Он покончил с собой в своей женской квартире. Тело его, в мужском костюме, осталось лежать на кровати с письмом в руке: «Я разорился из-за себя самого. Я разорил мою жену, которую очень люблю. Если бы она могла меня простить».
Вот пример исключительной пары. Он достаточно хорошо иллюстрирует товарищеские пары, в которых нет места ни любви, ни дружбе.
*
Зная моих современников и соотечественников, я, бывает, предупреждаю молодежь о том, какими сплетнями чревато общение со мной. Замечательно, что страх перед этими сплетнями заставляет их пожимать плечами — в отличие от тех, кто сплетен ищет. Эти лишь делают вид, что боятся, а сами стараются исподтишка дать для них повод. Они без колебаний пачкают грязью себя и нас, чтобы похвастаться потом близкими отношениями с нами.
Молодежь надо прежде всего уважать, а поскольку уважение — редкая птица, то сердечные порывы молодежи мир без стеснения интерпретирует по-своему и приклеивает ей порочащий ярлык.
Любое полицейское донесение воспринимается как доказательство. Никому не советую давать к нему повод. Этот мир, не подозревающий о тонком устройстве души и сердца, учиняет омерзительные допросы, а с теми, кому защищаться мешает застенчивость, обходится как с душевнобольными. Застенчивость становится уликой. Подозреваемые краснеют. Этого достаточно, чтобы им предъявили обвинение и подвергли постыдному медицинскому осмотру. Я знаю случаи, когда несчастные не выносили такого унижения. Чтобы избежать его, они кончали с собой, и этим давали полиции еще одно лжесвидетельство своей виновности. Все это очень грустно. И даже если у обвиняемого действительно наблюдается склонность к тому, что общество расценивает как порок, то он мучительно воспринимает свое несоответствие норме и отношение к нему семьи, которая видит в нем монстра.

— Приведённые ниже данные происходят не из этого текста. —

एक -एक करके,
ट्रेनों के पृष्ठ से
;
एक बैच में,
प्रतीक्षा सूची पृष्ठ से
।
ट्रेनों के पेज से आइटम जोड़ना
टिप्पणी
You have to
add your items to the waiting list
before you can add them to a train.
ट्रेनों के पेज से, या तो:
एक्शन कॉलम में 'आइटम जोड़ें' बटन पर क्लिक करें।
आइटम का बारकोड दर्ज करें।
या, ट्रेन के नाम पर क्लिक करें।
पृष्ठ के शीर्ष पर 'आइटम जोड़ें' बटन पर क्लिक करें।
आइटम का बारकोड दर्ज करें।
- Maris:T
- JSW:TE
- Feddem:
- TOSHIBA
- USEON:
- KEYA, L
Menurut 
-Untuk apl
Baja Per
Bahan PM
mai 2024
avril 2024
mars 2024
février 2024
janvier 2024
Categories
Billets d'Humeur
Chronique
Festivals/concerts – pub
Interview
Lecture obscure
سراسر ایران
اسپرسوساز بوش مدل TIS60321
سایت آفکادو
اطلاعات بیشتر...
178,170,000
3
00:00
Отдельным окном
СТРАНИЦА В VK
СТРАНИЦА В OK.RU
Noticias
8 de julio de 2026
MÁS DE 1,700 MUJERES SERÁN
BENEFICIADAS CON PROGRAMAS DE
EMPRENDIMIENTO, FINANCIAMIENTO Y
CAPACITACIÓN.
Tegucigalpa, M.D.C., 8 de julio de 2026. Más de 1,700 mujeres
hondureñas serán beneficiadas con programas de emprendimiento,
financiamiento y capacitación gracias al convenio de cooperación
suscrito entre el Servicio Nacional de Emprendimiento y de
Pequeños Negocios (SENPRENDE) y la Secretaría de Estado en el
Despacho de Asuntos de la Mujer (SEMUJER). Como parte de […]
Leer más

В последнем случае дух противоречия приводил к худшему. От одного издевательства к другому, от осмотра к осмотру жертва постепенно доходила до того, что единственным спасением для нее становилась смерть.
Мы не собираемся переделывать мир. Это дело науки. Наши разъяснения могут убедить только справедливцев, которые и без того убеждены.

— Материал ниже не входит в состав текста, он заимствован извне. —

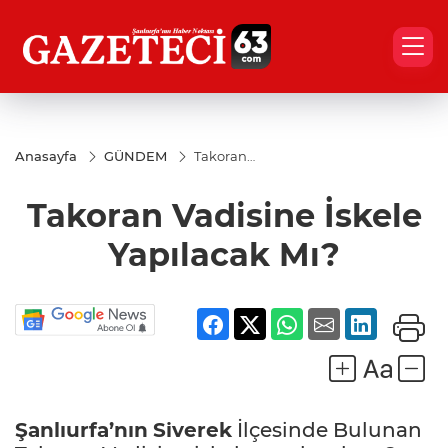
Anasayfa
GÜNDEM
Takoran
Vadisine
İskele
Takoran Vadisine İskele
Yapılacak
Mı?
Yapılacak Mı?
Şanlıurfa’nın
Siverek
İlçesinde Bulunan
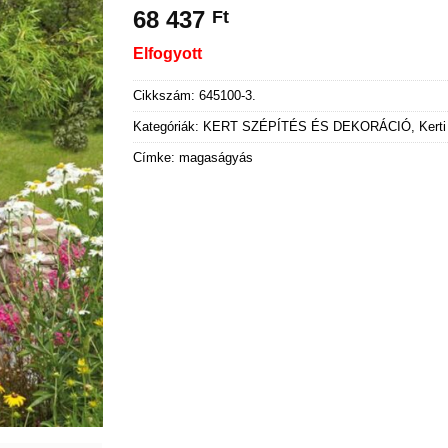
68 437
Ft
Elfogyott
Cikkszám:
645100-3.
Kategóriák:
KERT SZÉPÍTÉS ÉS DEKORÁCIÓ
,
Kerti
Címke:
magaságyás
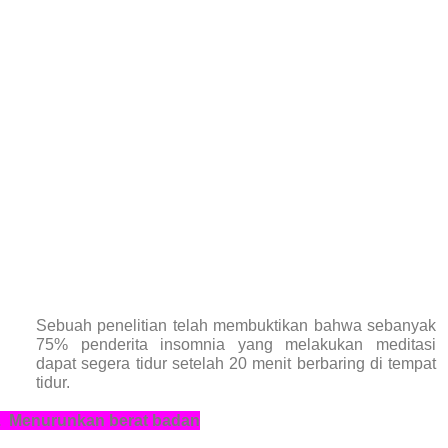
Sebuah penelitian telah membuktikan bahwa sebanyak
75% penderita insomnia yang melakukan meditasi
dapat segera tidur setelah 20 menit berbaring di tempat
tidur.
.
Menurunkan berat badan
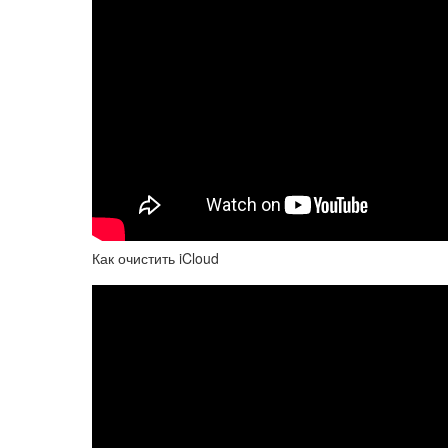
Как очистить iCloud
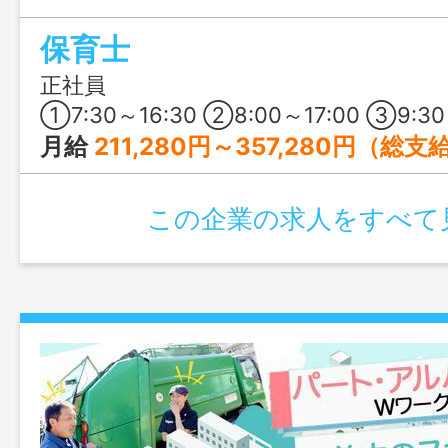
す。ブランクがある方も、温かい木造の
保育士
いてみませんか？
正社員
①7:30～16:30 ②8:00～17:00 ③9:30～18:30 ※①～③すべての時間帯で勤務できる方
月給
211,280円～357,280円（総支
この企業の求人をすべて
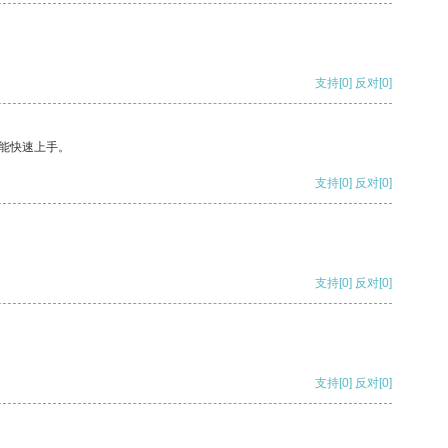
支持
[0]
反对
[0]
能快速上手。
支持
[0]
反对
[0]
支持
[0]
反对
[0]
支持
[0]
反对
[0]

Остается лишь цель этого абзаца. Беседовать с теми, кто меня читает, как если бы я беседовал с ними с глазу на глаз.
Я часто замечал, что даже самые светлые умы воспринимают всерьез непристойный вздор, который распространяет пресса. Никогда не помешает внести в это кое-какие разъяснения. Разумеется, не для того, чтобы оправдаться. Нет людей пошлее, чем те, что пытаются оправдаться, или те, кто с гордостью заявляет, что защищал нас. Я восхищен мадам Люсьен Мюльфельд, к которой однажды явилась молодая дама и воскликнула: «Я только что из дома, где защищала вас». Мадам Мюльфельд выставила ее за дверь и просила никогда больше не приходить.
Люди не догадываются, что не следует защищать тех, кого мы любим, по той простой причине, что те, кто нас любит, не должны общаться с теми, кто дурно о нас отзывается. Если они все же с ними общаются, то одно их отношение к нам должно останавливать толки. Я горжусь тем, что в моем присутствии ни один злой язык не смеет сказать ничего дурного. Едва только кто-то открывает рот, я тут же выхожу из-за стола или из комнаты. Пусть отводят душу без меня. А в моем присутствии пусть молчат. Это статья моего морального кодекса. И никогда, насколько я помню, меня не заставали врасплох.
*
Дело Уолта Уитмена{268} не относится к разряду любовной дружбы. Оно заслуживает особого места. Стараясь замаскировать Уитмена, переводчики его обвиняют. Но в чем? Он рапсод дружбы, в которой слово «товарищ» обретает, кажется, свой истинный смысл. Его гимн намного возвышенней хлопанья по плечу. Он воспевает слияние сил. Уитмен восстает против отношений, в которых признавался Жид. Жаль, что, вступаясь за малоизведанную область, Жид ограничивается ее наброском. Уайльд со светским изяществом ее идеализирует, а Бальзак, подсказывая Уайльду (диалог Вотрена и Растиньяка{269} в саду пансиона Воке) модель диалога между лордом Гарри и Дорианом Греем в саду художника, демонстрирует нам еще одну силу, противостоящую слабости — той слабости, что проявляется, когда Рюбампре обличает у Камюзо своего благодетеля.
Пруст берет на себя роль судьи. Красота его произведения теряет от этого возвышенное значение. Жаль, что страницы, посвященные маниакальной ревности, не раскрывают нам ее во всех подробностях.